▶ **Exercise directions**:
All lines from the top of the records below through the line holding "évolutions du turf. Vous observerez de quelle", and only those, should be printed exactly, minus the pictures.

Extracted records:
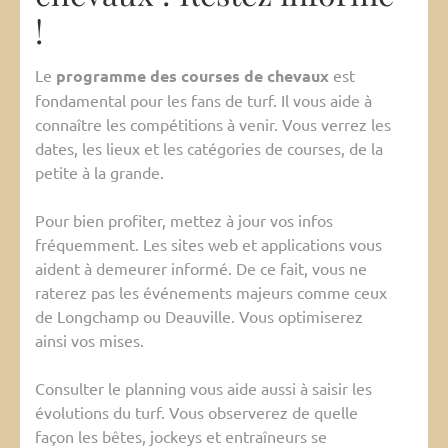
!
Le
programme des courses de chevaux
est
fondamental pour les fans de turf. Il vous aide à
connaître les compétitions à venir. Vous verrez les
dates, les lieux et les catégories de courses, de la
petite à la grande.
Pour bien profiter, mettez à jour vos infos
fréquemment. Les sites web et applications vous
aident à demeurer informé. De ce fait, vous ne
raterez pas les événements majeurs comme ceux
de Longchamp ou Deauville. Vous optimiserez
ainsi vos mises.
Consulter le planning vous aide aussi à saisir les
évolutions du turf. Vous observerez de quelle
façon les bêtes, jockeys et entraîneurs se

▶ **Exercise answer**:
!
Le
programme des courses de chevaux
est
fondamental pour les fans de turf. Il vous aide à
connaître les compétitions à venir. Vous verrez les
dates, les lieux et les catégories de courses, de la
petite à la grande.
Pour bien profiter, mettez à jour vos infos
fréquemment. Les sites web et applications vous
aident à demeurer informé. De ce fait, vous ne
raterez pas les événements majeurs comme ceux
de Longchamp ou Deauville. Vous optimiserez
ainsi vos mises.
Consulter le planning vous aide aussi à saisir les
évolutions du turf. Vous observerez de quelle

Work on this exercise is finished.